The American and Foreign Anti-Slavery Society Report of 1853:

“The Jews of the United States have never taken any steps whatever with regard to the slavery question. As citizens, they deem it their policy to have every one choose which ever side he may deem best to promote his own interests and the welfare of his country. They have no organization of an ecclesiastical body to represent their general views; no General Assembly, or its equivalent. The American Jews have two newspapers, but they do not interfere in any discussion which is not material to their religion. It cannot be said that the Jews have formed any denominational opinion on the subject of American slavery….The objects of so much mean prejudice and unrighteous oppression as the Jews have been for ages, surely they, it would seem, more than any other denomination, ought to be the enemies of caste, and friends of universal freedom.

The Jewish Forward of New York has never shied away from its role as bulwark for the American Jewish Racism Movement led by Abraham Foxman over at the ADL. Any anti-Black sewage, uttered or scrawled, will gain prominent placement in that pernicious two-ply rag.

Page 7 of the July 31st edition is case in point. The Forward has recently been running a column by The American Jewish Historical Society (AJHS) based at Brandeis University. This latest installment is entitled “The Jew Who Fought Beside John Brown” and is designed to give the impression that three Jews named August Bondi, Theodore Wiener and Jacob Benjamin were abolitionists who joined the legendary Brown in his efforts to free the Black man. American Jews have been reeling since the publication of the Nation of Islam’s Secret Relationship Between Blacks and Jews, which, using Jewish scholarship (much of it from the AJHS), definitively linked Jews with the basest horrors of the African Holocaust. The book irreparably shatters the well-honed but fully mythical image of Jewish friendship to suffering Black slaves. The Forward article provides a clear view of how the mythology is spread.

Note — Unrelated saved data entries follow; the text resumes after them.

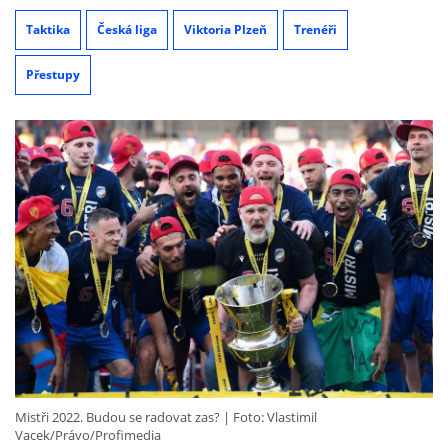
Taktika
Česká liga
Viktoria Plzeň
Trenéři
Přestupy
Mistři 2022. Budou se radovat zas?
Foto: Vlastimil
Vacek/Právo/Profimedia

Despite the deceitful presentation of the “prestigious” Society, it is a fact that the three “abolitionist” Jews in question—Weiner, Bondi and Benjamin—had all deserted John Brown well before the infamous Harper’s Ferry Raid of October 1859, at which Brown and 21 followers attempted to spark a massive insurrection of enslaved Blacks. Their reason for associating with Brown in the first place has only the slightest connection to Brown’s anti-slavery activities.

The three Jews, posthumously promoted to saviors of the Black race, were actually merchants who settled in Kansas with the intention of monopolizing trade in the region. In his memoir (a copy of which resides at the Society), August Bondi describes his partner Theodore Wiener as “a rank pro-slavery man” who considered reports of mob violence against abolitionists as “fakes and lies.” Described as a “big, savage, bloodthirsty Austrian,” Wiener’s customers, “were, nearly to a man, pro-slavery.” When they pressed him to choose sides in the escalating slavery feud, Wiener refused, “alleging that he had come to Kansas to trade and not for politics.” Hardly the stock of ideological abolitionism. Wiener’s association with John Brown came, not in the cause of Black emancipation, but when he asked the neighboring Brown family to help him oust a man who had squatted on his claim—which they did.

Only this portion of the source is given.